At some point in the lifecycle of a successful open source project, it reaches a point where the number of incoming pull requests (PRs) outpace the project’s ability to get code merged. It happens for a huge variety of reasons, including developers moving on to other projects before tying up every loose end, reviewers who miss a request for review, and because some stagnant PRs were never going to happen and should have been closed two years ago. The GitHub notification system doesn’t do anyone any favors, either. Having too many open PRs is a problem for a project, because they make it harder to tell what is being worked on and what may as well be dead code walking.

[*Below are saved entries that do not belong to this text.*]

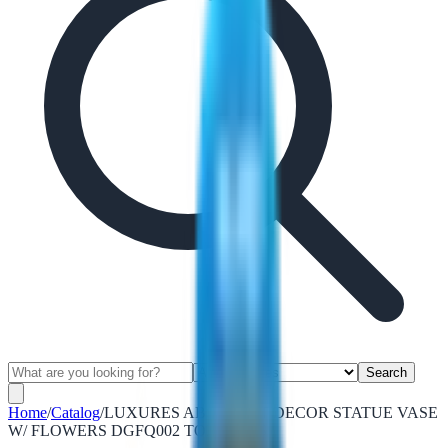
Search
Home
/
Catalog
/
LUXURES ABSTRACT DECOR STATUE VASE
W/ FLOWERS DGFQ002 TORQUOIS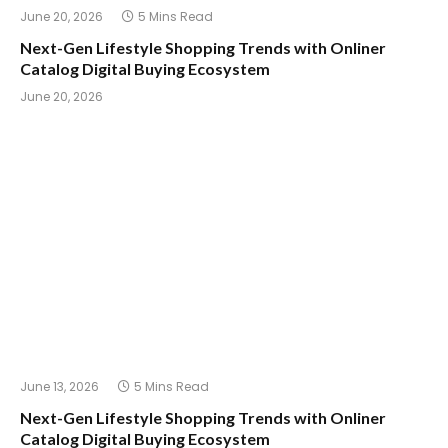
June 20, 2026
5 Mins Read
Next-Gen Lifestyle Shopping Trends with Onliner
Catalog Digital Buying Ecosystem
June 20, 2026
June 13, 2026
5 Mins Read
Next-Gen Lifestyle Shopping Trends with Onliner
Catalog Digital Buying Ecosystem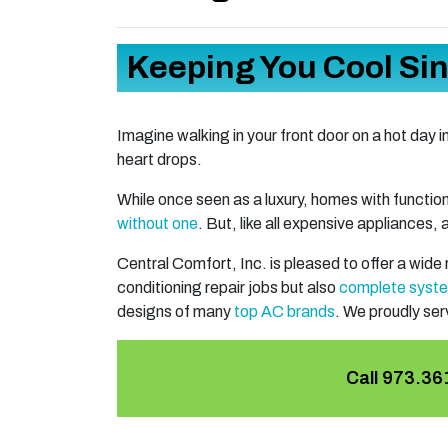
Keeping You Cool Si
Imagine walking in your front door on a hot day i
heart drops.
While once seen as a luxury, homes with funct
without one
. But, like all expensive appliances,
Central Comfort, Inc. is pleased to offer a wide
conditioning repair jobs but also
complete syst
designs of many
top AC brands
. We proudly se
Call
973.36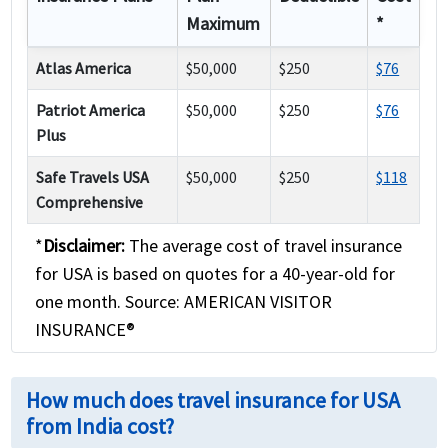
Maximum
*
Atlas America
$50,000
$250
$76
Patriot America
$50,000
$250
$76
Plus
Safe Travels USA
$50,000
$250
$118
Comprehensive
*
Disclaimer:
The average cost of travel insurance
for USA is based on quotes for a 40-year-old for
one month. Source: AMERICAN VISITOR
INSURANCE®
How much does travel insurance for USA
from India cost?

And when we cross 700 open pull requests in Trino, constantly adding a few more to the pile every week, what do we do? We clean it up! Let’s talk about how we’re doing it, why we’re doing it that way, and how we’re planning on preventing this from happening again. The end result should be some process improvements that make contributing to Trino a better, faster, and more painless experience.
Spring cleaning #
The “how” is an easy thing to talk about. The Trino developer relations team is in the process of going through all open PRs, from oldest to newest, manually taking a look at each one and checking in on how we may want to proceed. For PRs where the author seems to have abandoned it and not responded to a review, we close them down, encouraging the authors to open them right back up if they decide they want to continue work. For everything else, though, we’ve been taking a more measured approach, offering to help facilitate reviews or discussion for these long-lasting bits of code that may still have a chance of making their way into Trino.
To anyone who’s managed a repository before, this may seem like more effort than necessary. You can add a bot to close anything that’s been stale or inactive for too long, and problem solved, right? Sure, that does solve the problem, but it creates a couple others.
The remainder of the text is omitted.